“Hoy nos concedes celebrar la gloria de tu ciudad santa, la Jerusalén
celeste, que es nuestra madre, donde eternamente te alaba la asamblea festiva
de todos los santos”. Con estas palabras inicia en este día la plegaria
eucarística, para recordarnos a todas aquellas personas que, después de haber
superado las dificultades de la vida presente, participan ya en la gloriosa
liturgia del Reino, glorificando y dando gracias a Dios. Los que formamos la
comunidad itinerante de los creyentes nos esforzamos con esperanza a caminar
hacia esta realidad, que, en verdad, solamente una fe firme puede ayudarnos a
esperar. Sin duda sirve de ayuda y consuelo saber que algunos de los nuestros
ya han terminado con éxito su camino y gozan de la paz definitiva y que podemos
contar con ellos como amigos y modelos.
La liturgia de este día nos propone el
tema de la reunión de los justos en la montaña en la cual Dios ha establecido
el lugar santo de su presencia. El texto que se utiliza hoy como salmo
responsorial, el salmo 23, desarrolla este tema en un contexto procesional,
probablemente en relación con el Arca del Señor que se conservaba en el templo
de Jerusalén. La primera estrofa del salmo es un breve himno que canta el
dominio cósmico de Dios, autor y conservador de todo. El universo entero así
como todos los que lo habitan, son obra de Dios, el cual ha querido establecer
su morada en la montaña que se alza en medio de Israel, y hacia la cual los
hijos de Jacob se dirigen para rendirle culto. Pero este lugar santo permanece
abierto no sólo para los hijos de Israel, sino también para todos los hombres.
Para subir a esta montaña sin embargo es necesario observar determinadas
condiciones: tener las manos inocentes y el corazón puro. En otras palabras,
para participar en el culto, temporal o definitivo, de Dios, es necesario que
la vida de cada día esté inspirada por los mandamientos que el mismo Dios
indicó en el momento de establecer su Alianza con los hombres. A quien se
comporta de este modo le corresponde tener parte en la bendición divina,
convirtiéndose en la generación que busca al Señor, es decir que desea
encontrarse ante su presencia en su santuario, para participar en el culto que
allí se celebra. Lo que era una realidad para los peregrinas de Israel que se
acercaban al templo de Sion, lo es para todos los que desean participar de la
intimidad de Dios en la morada definitiva de la nueva Jerusalén.
En la primera lectura, san Juan contaba
una visión que tuvo: los elegidos, tanto los que vienen del pueblo de Israel y
que habían sido marcados, como las muchedumbres que vienen de toda nación,
raza, pueblo y lengua, con vestidos de fiesta, cantan las alabanzas de Dios
salvador que les ha hecho superar el pecado y la muerte, para gozar de la vida
eterna. El simbolismo de estas imágenes, ricas de contenido, ofrecen dos
aspectos que conviene subrayar: la reunión de todos los hombres en una única
comunidad festiva, que proclama, alabando y dando gracias por la realidad de la
propia salvación, y la parte que corresponde a Dios que ha querido y hecho
posible este encuentro de salvación.
Esta comunión de los elegidos con Dios,
que se manifestará plenamente al fin de los tiempos, tiene como fundamento el
hecho que el amor de Dios nos ha concedido poder ser sus hijos. Esta realidad
aún no se ha manifestado plenamente, dado que la experiencia cotidiana enseña
cómo queda escondida en la ambiguedad y las contradicciones del vivir humano.
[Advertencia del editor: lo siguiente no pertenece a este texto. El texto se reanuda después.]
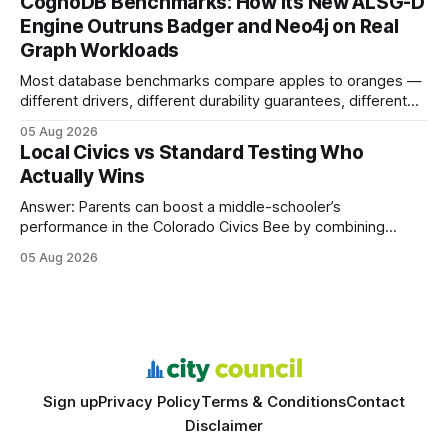
CognoDB Benchmarks: How Its New ALSG-D
search rankings * Increased organic traffic * Better domain
Engine Outruns Badger and Neo4j on Real
authority * Faster indexing * Improved credibility Where to
Graph Workloads
Buy Quality
Most database benchmarks compare apples to oranges —
different drivers, different durability guarantees, different
query paths. The CognoDB team took a stricter approach:
05 Aug 2026
every engine in these tests was driven over the same Bolt
Local Civics vs Standard Testing Who
wire protocol, with the same driver, the same Cypher
Actually Wins
statements, the same batch sizes, and the same
Answer: Parents can boost a middle-schooler’s
performance in the Colorado Civics Bee by combining
structured study plans, community resources, and real-
05 Aug 2026
world civic engagement. The approach blends classroom
learning with local civic clubs, mock quizzes, and targeted
feedback. In the past two years, three Texas middle
schools sent students to
Sign up
Privacy Policy
Terms & Conditions
Contact
Disclaimer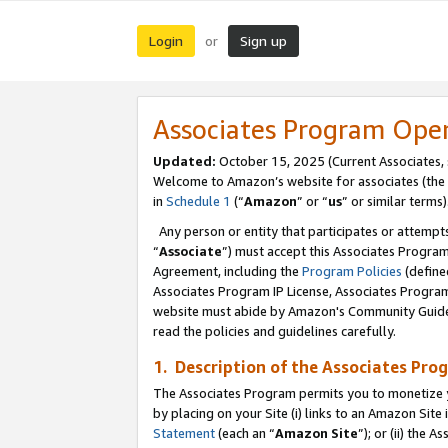
Login
Sign up
or
Associates Program Ope
Updated:
October 15, 2025 (Current Associates,
Welcome to Amazon’s website for associates (the 
in
Schedule 1
(“
Amazon
” or “
us
” or similar terms)
Any person or entity that participates or attempts
“
Associate
”) must accept this Associates Progra
Agreement, including the
Program Policies
(define
Associates Program IP License, Associates Progr
website must abide by Amazon's Community Guideli
read the policies and guidelines carefully.
1. Description of the Associates Pro
The Associates Program permits you to monetize you
by placing on your Site (i) links to an Amazon Site 
Statement
(each an “
Amazon Site
”); or (ii) the 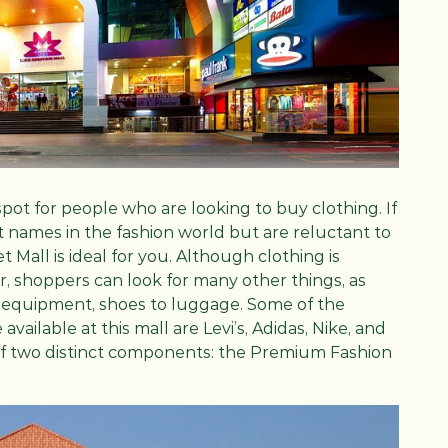
c spot for people who are looking to buy clothing. If
 names in the fashion world but are reluctant to
t Mall is ideal for you. Although clothing is
r, shoppers can look for many other things, as
s equipment, shoes to luggage. Some of the
vailable at this mall are Levi’s, Adidas, Nike, and
 of two distinct components: the Premium Fashion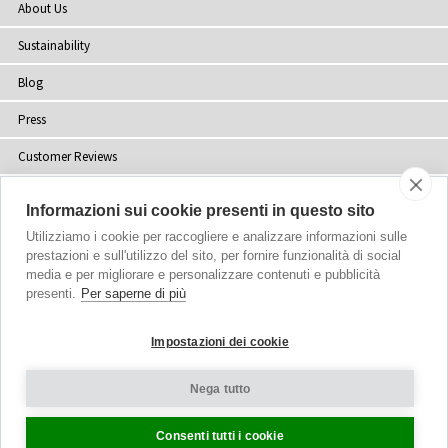
About Us
Sustainability
Blog
Press
Customer Reviews
Stockists
Informazioni sui cookie presenti in questo sito
Site Map
Utilizziamo i cookie per raccogliere e analizzare informazioni sulle
prestazioni e sull'utilizzo del sito, per fornire funzionalità di social
media e per migliorare e personalizzare contenuti e pubblicità
presenti.
Per saperne di più
Copyright
© 2002-2026 Tiffany Rose Ltd. All Rights Reserved.
Impostazioni dei cookie
Company No. 06893999
|
VAT Registered GB 805767804
Terms and Conditions
|
Privacy Policy
Nega tutto
Cookie Settings
Consenti tutti i cookie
En la medida en que el cristiano vive en la esperanza de la manifestación
final, el tiempo presente es una invitación a purificar nuestra relación con
Dios, es decir hemos de actuar las condiciones puestas por Dios para que el
Reino pueda ser un hecho, no solamente personalmente sino también
comunitariamente.
El empeño activo y concreto que la
esperanza cristiana propone a los creyentes en vista del encuentro final con Dios
encuentra una formulación concreta en las bienaventuranzas que el evangelio propone.
El quehacer que se espera de los creyentes es precedido del anuncio de la
felicidad que Dios mismo ha destinado para sus hijos. La palabra de Jesús no
invita a una evasión espiritual sino a vivir, en la lógica del misterio
pascual, los conflictos y las miserias de la vida cotidiana.